USGS Turquoise History - Turquoise Facts
Turquoise, the robin's egg blue gemstone worn by Pharaohs and
Aztec Kings, is probably one of the oldest gemstones known. Yet, only
its prized blue color, a color so distinctive that its name is used
to describe any color that resembles it, results in its being used
as a gemstone. Turquoise has been, since about 200 B.C., extensively
used by both southwestern U.S. Native Americans and by many of the
Indian tribes in Mexico. The Native American Jewelry or "Indian
style" jewelry with turquoise mounted in or with silver is relatively
new. Some believe this style of Jewelry was unknown prior to about
1880, when a white trader persuaded a Navajo craftsman to make turquoise
and silver jewelry using coin silver. Prior to this time, the Native
Americans had made solid turquoise beads, carvings, and inlaid mosaics.
Recently, turquoise has found wide acceptance among people of all
walks of life and from many different ethnic groups.
The name turquoise may have come from the word Turquie, French for
Turkey, because of the early belief that the mineral came from that
country (the turquoise most likely came from Alimersai Mountain in
Persia (now Iran) or the Sinai Peninsula in Egypt, two of the world's
oldest known turquoise mining areas.) Another possibility could be
the name came from the French description of the gemstone, "pierre
turquin" meaning dark blue stone.
Chemically, a hydrated phosphate of copper and aluminum, turquoise
is formed by the percolation of meteoric or groundwater through aluminous
rock in the presence of copper. For this reason, it is often associated
with copper deposits as a secondary mineral, most often in copper
deposits in arid, semiarid, or desert environments.
For thousands of years the finest intense blue turquoise in the world
was found in Persia, and the term "Persian Turquoise" became
synonymous with the finest quality. This changed during the late 1800's
and early 1900's when modern miners discovered or rediscovered significant
deposits of high-quality turquoise in the western and southwestern
United States.

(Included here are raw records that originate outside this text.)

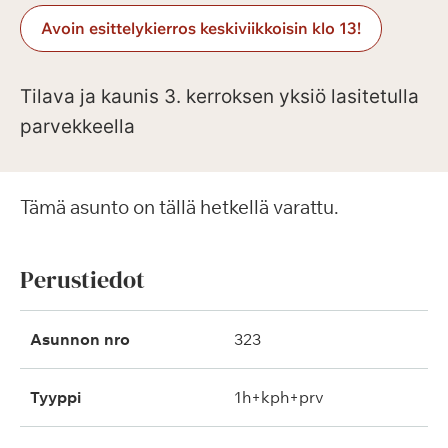
Avoin esittelykierros keskiviikkoisin klo 13!
Tilava ja kaunis 3. kerroksen yksiö lasitetulla
parvekkeella
Tämä asunto on tällä hetkellä varattu.
Perustiedot
Asunnon nro
323
Tyyppi
1h+kph+prv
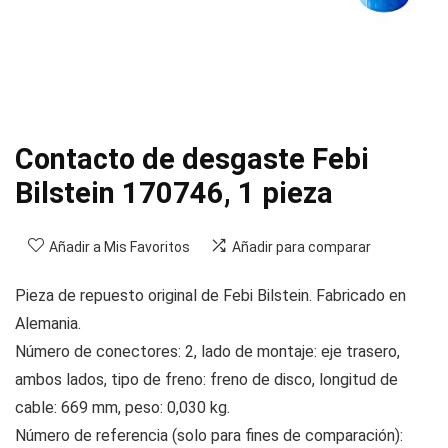
Contacto de desgaste Febi
Bilstein 170746, 1 pieza
Añadir a Mis Favoritos
Añadir para comparar
Pieza de repuesto original de Febi Bilstein. Fabricado en
Alemania.
Número de conectores: 2, lado de montaje: eje trasero,
ambos lados, tipo de freno: freno de disco, longitud de
cable: 669 mm, peso: 0,030 kg.
Número de referencia (solo para fines de comparación):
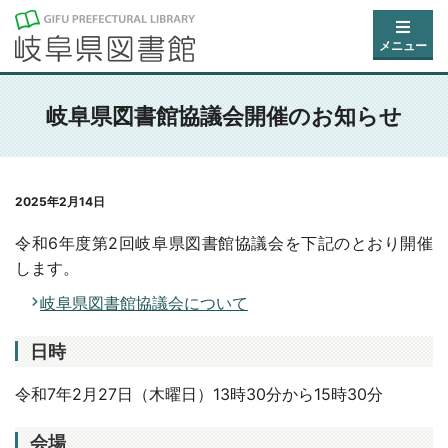
メニュー
岐阜県図書館協議会開催のお知らせ
2025年2月14日
令和6年度第2回岐阜県図書館協議会を下記のとおり開催
します。
岐阜県図書館協議会について
日時
令和7年2月27日（木曜日）13時30分から15時30分
会場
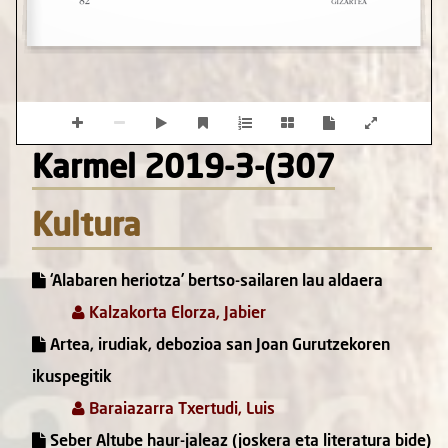
Karmel 2019-3-(307
Kultura
‘Alabaren heriotza’ bertso-sailaren lau aldaera
Kalzakorta Elorza, Jabier
Artea, irudiak, debozioa san Joan Gurutzekoren
ikuspegitik
Baraiazarra Txertudi, Luis
Seber Altube haur-jaleaz (joskera eta literatura bide)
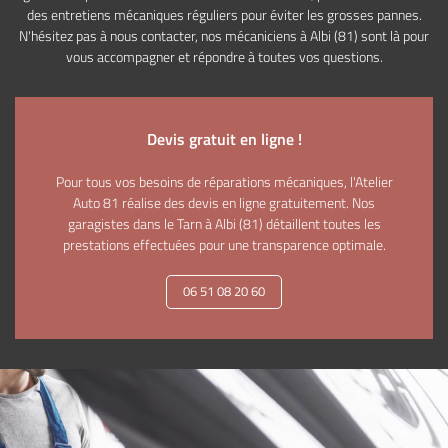
des entretiens mécaniques réguliers pour éviter les grosses pannes.
N'hésitez pas à nous contacter, nos mécaniciens à Albi (81) sont là pour
vous accompagner et répondre à toutes vos questions.
Devis gratuit en ligne !
Pour tous vos besoins de réparations mécaniques, l'Atelier
Auto 81 réalise des devis en ligne gratuitement. Nos
garagistes dans le Tarn à Albi (81) détaillent toutes les
prestations effectuées pour une transparence optimale.
06 51 08 20 60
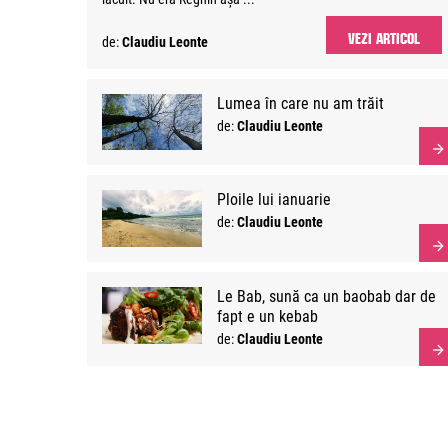
VEZI ARTICOL
de:
Claudiu Leonte
Lumea în care nu am trăit
de:
Claudiu Leonte
Ploile lui ianuarie
de:
Claudiu Leonte
Le Bab, sună ca un baobab dar de
fapt e un kebab
de:
Claudiu Leonte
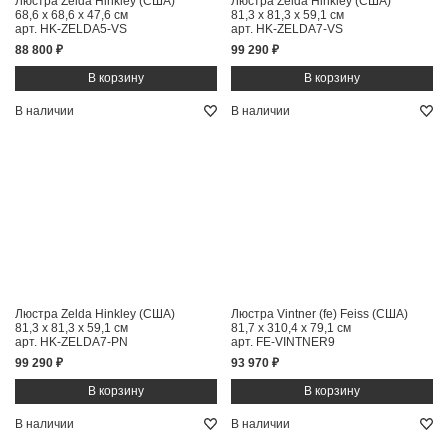
Люстра Zelda Hinkley (США)
Люстра Zelda Hinkley (США)
68,6 x 68,6 x 47,6 см
81,3 x 81,3 x 59,1 см
арт. HK-ZELDA5-VS
арт. HK-ZELDA7-VS
88 800 ₽
99 290 ₽
В наличии
В наличии
Люстра Zelda Hinkley (США)
Люстра Vintner (fe) Feiss (США)
81,3 x 81,3 x 59,1 см
81,7 x 310,4 x 79,1 см
арт. HK-ZELDA7-PN
арт. FE-VINTNER9
99 290 ₽
93 970 ₽
В наличии
В наличии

Material from many of these deposits was just as fine
as the finest "Persian." Today, the term "Persian Turquoise"
is more often a definition of quality than a statement of origin,
and the majority of the world's finest-quality turquoise comes from
the United States, the largest producer of turquoise.
The increased acceptance of turquoise resulted in higher prices, some
of the most desirable materials going for as much as $2,200 per kg.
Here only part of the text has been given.